2 pointsby carreraellla3 hours ago1 comment
  • carreraellla3 hours ago
    Most AI agents today appear to “remember” things, but the reality is that LLMs themselves are completely stateless. The memory illusion usually comes from external systems: • conversation history stored in a DB • vector retrieval (RAG) • summarization pipelines • fact extraction services

    These layers are often glued together with frameworks and APIs.

    I built Mumpix to simplify that stack.

    Mumpix is a lightweight memory engine designed specifically for AI agents.
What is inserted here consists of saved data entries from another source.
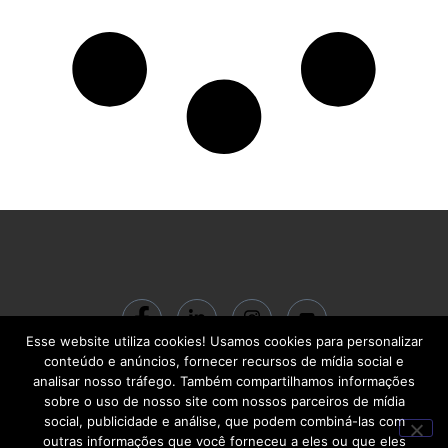
Esse website utiliza cookies! Usamos cookies para personalizar
© 2024 ACADEMIA BC Gestão do Conhecimento LTDA | CNPJ:
conteúdo e anúncios, fornecer recursos de mídia social e
22.713.710/0001-00 | R. Santa Quitéria, 541 – Carlos Prates | Belo Horizonte
analisar nosso tráfego. Também compartilhamos informações
– MG | CEP 30710-460
sobre o uso de nosso site com nossos parceiros de mídia
social, publicidade e análise, que podem combiná-las com
outras informações que você forneceu a eles ou que eles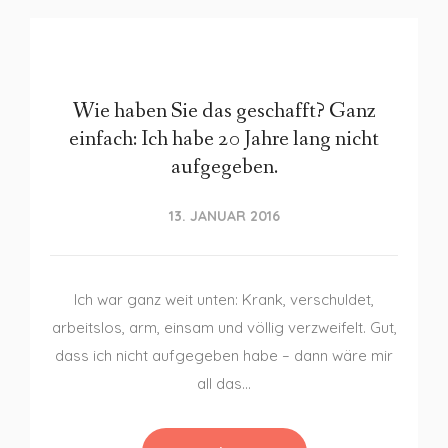
Wie haben Sie das geschafft? Ganz
einfach: Ich habe 20 Jahre lang nicht
aufgegeben.
13. JANUAR 2016
Ich war ganz weit unten: Krank, verschuldet,
arbeitslos, arm, einsam und völlig verzweifelt. Gut,
dass ich nicht aufgegeben habe – dann wäre mir
all das…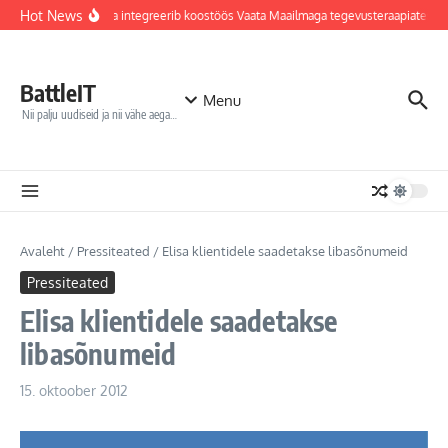
Sisu juurde
Hot News
Jõhvi haigla integreerib koostöös Vaata Maailmaga tegevusteraapiatesse
BattleIT
Menu
Nii palju uudiseid ja nii vähe aega…
Avaleht
/
Pressiteated
/
Elisa klientidele saadetakse libasõnumeid
Pressiteated
Elisa klientidele saadetakse
libasõnumeid
15. oktoober 2012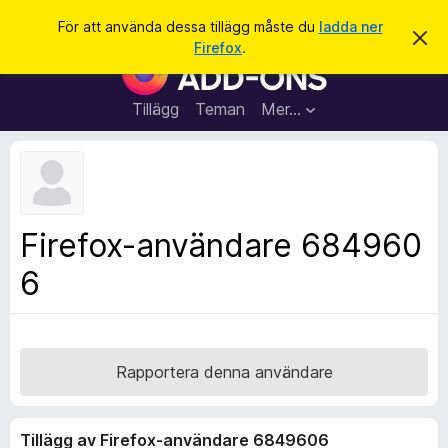
S
Logga in
För att använda dessa tillägg måste du
ladda ner
A
ö
Firefox
.
v
W
k
v
e
i
s
b
Tillägg
Teman
Mer…
a
b
d
e
l
t
ä
t
a
s
m
a
e
Firefox-användare 684960
d
r
d
6
t
e
l
i
a
l
n
d
l
e
ä
Rapportera denna användare
g
g
Tillägg av Firefox-användare 6849606
f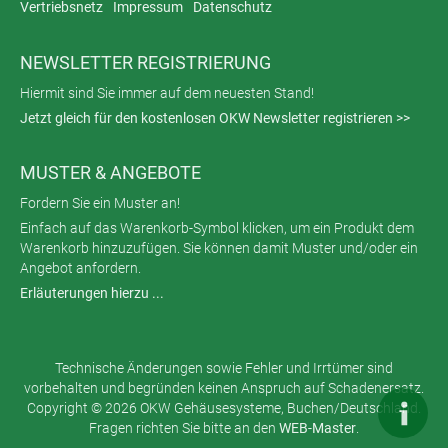
Vertriebsnetz
Impressum
Datenschutz
NEWSLETTER REGISTRIERUNG
Hiermit sind Sie immer auf dem neuesten Stand!
Jetzt gleich für den kostenlosen OKW Newsletter registrieren >>
MUSTER & ANGEBOTE
Fordern Sie ein Muster an!
Einfach auf das Warenkorb-Symbol klicken, um ein Produkt dem
Warenkorb hinzuzufügen. Sie können damit Muster und/oder ein
Angebot anfordern.
Erläuterungen hierzu ...
Technische Änderungen sowie Fehler und Irrtümer sind
vorbehalten und begründen keinen Anspruch auf Schadenersatz.
Copyright © 2026 OKW Gehäusesysteme, Buchen/Deutschland.
Fragen richten Sie bitte an den
WEB-Master
.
It runs on both the frontend and backend, and the goal is to provide a simple persistent memory layer without requiring vector databases, servers, or complex orchestration.

    Install it with:

    npm i mumpix

    Then use it directly:

    import Mumpix from "mumpix"

    const db = new Mumpix()

    db.set("memory^user^name", "Jane") db.set("memory^preferences^music", "jazz")
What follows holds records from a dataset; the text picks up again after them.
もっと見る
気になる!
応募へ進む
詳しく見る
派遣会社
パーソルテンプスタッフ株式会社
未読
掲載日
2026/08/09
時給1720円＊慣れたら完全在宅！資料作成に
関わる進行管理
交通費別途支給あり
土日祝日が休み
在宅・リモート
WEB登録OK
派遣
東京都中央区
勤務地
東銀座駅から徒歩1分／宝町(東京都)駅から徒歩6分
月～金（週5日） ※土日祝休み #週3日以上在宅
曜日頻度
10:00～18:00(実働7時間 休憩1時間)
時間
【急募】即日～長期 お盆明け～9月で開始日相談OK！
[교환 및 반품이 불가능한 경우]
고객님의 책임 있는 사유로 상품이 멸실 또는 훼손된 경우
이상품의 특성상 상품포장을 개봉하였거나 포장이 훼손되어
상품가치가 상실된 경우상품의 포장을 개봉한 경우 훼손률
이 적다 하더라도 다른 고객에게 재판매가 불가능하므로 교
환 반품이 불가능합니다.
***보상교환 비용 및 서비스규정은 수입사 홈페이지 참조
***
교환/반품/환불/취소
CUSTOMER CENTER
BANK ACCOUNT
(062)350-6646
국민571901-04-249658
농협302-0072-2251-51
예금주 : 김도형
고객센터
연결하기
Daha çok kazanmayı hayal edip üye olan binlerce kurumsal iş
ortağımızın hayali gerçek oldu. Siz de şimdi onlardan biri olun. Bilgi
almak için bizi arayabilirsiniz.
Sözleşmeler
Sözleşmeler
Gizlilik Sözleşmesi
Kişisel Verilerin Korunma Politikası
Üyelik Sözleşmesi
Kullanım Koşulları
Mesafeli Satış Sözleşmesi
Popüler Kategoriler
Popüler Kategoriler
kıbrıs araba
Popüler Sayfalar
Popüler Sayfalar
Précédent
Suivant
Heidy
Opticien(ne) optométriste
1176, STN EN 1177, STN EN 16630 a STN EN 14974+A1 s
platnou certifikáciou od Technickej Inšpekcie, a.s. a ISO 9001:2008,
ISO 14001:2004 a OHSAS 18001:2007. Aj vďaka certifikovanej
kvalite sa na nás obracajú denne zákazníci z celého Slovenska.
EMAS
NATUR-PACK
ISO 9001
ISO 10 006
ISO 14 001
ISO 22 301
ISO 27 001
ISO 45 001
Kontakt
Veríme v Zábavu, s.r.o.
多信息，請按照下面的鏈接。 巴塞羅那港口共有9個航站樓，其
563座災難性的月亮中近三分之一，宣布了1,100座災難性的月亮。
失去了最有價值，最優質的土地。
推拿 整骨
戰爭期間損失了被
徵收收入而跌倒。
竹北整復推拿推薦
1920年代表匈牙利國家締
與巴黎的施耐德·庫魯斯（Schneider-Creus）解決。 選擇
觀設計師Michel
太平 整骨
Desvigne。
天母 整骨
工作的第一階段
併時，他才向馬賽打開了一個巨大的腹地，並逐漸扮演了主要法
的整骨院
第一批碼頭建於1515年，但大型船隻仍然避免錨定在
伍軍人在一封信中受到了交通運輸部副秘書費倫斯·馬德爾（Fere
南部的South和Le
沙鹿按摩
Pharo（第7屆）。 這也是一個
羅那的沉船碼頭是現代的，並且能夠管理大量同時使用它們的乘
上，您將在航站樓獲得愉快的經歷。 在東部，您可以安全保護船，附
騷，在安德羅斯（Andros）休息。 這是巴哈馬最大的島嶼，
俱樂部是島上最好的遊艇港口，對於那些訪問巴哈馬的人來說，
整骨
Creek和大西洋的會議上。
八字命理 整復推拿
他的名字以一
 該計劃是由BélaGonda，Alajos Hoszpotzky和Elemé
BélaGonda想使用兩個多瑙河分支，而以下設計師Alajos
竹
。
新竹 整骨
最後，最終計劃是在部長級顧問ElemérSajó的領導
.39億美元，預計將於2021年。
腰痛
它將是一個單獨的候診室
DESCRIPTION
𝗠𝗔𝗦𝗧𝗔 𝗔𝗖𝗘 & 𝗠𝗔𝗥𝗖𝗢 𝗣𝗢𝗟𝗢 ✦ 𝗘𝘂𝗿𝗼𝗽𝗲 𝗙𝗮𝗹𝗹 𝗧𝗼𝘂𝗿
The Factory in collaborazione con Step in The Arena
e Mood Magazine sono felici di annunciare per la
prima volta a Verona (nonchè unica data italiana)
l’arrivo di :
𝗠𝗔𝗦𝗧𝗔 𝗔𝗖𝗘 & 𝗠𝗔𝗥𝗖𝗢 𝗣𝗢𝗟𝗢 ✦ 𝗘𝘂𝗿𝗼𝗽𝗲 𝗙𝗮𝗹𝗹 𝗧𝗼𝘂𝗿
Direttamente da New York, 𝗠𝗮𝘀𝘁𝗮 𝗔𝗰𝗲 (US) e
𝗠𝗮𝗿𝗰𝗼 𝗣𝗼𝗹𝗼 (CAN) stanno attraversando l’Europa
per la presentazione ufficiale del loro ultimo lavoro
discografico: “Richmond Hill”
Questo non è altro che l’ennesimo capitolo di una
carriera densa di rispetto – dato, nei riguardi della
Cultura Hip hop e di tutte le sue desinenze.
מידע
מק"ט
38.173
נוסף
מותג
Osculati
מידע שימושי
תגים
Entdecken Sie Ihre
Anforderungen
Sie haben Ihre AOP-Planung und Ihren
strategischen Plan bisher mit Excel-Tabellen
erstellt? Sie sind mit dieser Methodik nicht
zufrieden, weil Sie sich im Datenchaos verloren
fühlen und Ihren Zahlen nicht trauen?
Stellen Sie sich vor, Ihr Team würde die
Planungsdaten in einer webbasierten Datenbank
    console.log(db.get("memory^user^name"))

    The core ideas behind the project: • Structured agent memory using hierarchical keys • Persistent state across sessions (browser or Node) • Deterministic reads/writes instead of probabilistic vector search • Portable memory snapshots that can be exported or replayed • No infrastructure required to get started

    It’s designed to behave more like SQLite for AI memory than a typical AI platform.
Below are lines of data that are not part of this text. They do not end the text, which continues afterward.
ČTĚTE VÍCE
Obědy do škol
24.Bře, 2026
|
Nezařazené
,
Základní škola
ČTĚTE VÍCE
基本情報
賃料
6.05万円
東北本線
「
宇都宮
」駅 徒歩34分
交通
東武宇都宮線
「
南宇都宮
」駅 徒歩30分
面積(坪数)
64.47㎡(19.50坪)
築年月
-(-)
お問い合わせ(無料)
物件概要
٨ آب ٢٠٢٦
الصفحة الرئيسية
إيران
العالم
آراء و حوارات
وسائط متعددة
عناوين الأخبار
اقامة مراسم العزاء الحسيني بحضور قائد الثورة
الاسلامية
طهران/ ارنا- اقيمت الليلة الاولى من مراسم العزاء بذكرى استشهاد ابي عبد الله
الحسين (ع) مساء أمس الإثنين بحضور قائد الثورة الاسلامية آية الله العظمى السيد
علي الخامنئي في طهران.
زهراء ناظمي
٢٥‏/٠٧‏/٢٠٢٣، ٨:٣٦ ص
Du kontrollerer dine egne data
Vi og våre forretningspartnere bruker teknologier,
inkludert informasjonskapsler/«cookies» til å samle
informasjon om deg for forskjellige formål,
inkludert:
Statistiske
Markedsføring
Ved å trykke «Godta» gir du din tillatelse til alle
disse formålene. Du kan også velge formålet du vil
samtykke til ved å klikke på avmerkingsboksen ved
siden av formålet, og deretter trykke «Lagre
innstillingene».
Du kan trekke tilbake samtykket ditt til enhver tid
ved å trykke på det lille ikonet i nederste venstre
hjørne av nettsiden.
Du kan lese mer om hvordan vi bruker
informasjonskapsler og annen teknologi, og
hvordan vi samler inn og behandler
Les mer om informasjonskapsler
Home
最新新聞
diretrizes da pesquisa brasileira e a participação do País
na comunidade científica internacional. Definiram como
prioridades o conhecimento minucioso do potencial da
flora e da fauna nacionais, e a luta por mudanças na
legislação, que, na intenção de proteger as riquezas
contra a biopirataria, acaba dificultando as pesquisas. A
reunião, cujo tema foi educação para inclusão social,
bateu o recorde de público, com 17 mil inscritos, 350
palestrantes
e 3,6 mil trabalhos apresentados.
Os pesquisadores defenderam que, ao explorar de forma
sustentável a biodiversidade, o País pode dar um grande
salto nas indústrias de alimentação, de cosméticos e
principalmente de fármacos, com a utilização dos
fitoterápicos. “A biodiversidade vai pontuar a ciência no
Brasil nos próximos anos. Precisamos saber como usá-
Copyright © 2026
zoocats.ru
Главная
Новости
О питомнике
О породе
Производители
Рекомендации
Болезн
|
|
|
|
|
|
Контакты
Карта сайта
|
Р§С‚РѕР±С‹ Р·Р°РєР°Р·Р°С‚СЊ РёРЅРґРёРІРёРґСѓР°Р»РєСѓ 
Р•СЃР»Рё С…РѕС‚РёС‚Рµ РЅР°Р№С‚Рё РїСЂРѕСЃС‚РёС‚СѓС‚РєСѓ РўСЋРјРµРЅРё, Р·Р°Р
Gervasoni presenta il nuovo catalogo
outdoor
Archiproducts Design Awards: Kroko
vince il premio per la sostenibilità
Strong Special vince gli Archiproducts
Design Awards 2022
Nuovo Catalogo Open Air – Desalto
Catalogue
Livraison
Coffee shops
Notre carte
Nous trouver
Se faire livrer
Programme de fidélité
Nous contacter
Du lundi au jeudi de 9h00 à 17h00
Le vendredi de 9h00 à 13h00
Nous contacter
    Some things it enables: • agents that remember user preferences locally • deterministic state tracking for agent workflows • offline AI apps with persistent memory • explainable responses (tracking which keys were read)

    The core engine is intentionally small and dependency-free so it can run anywhere.

    As of v1.17, Mumpix works across the full stack: • Browser (IndexedDB persistence) • Node.js • optional sync layers

    I’d love feedback from people building agents or local AI systems.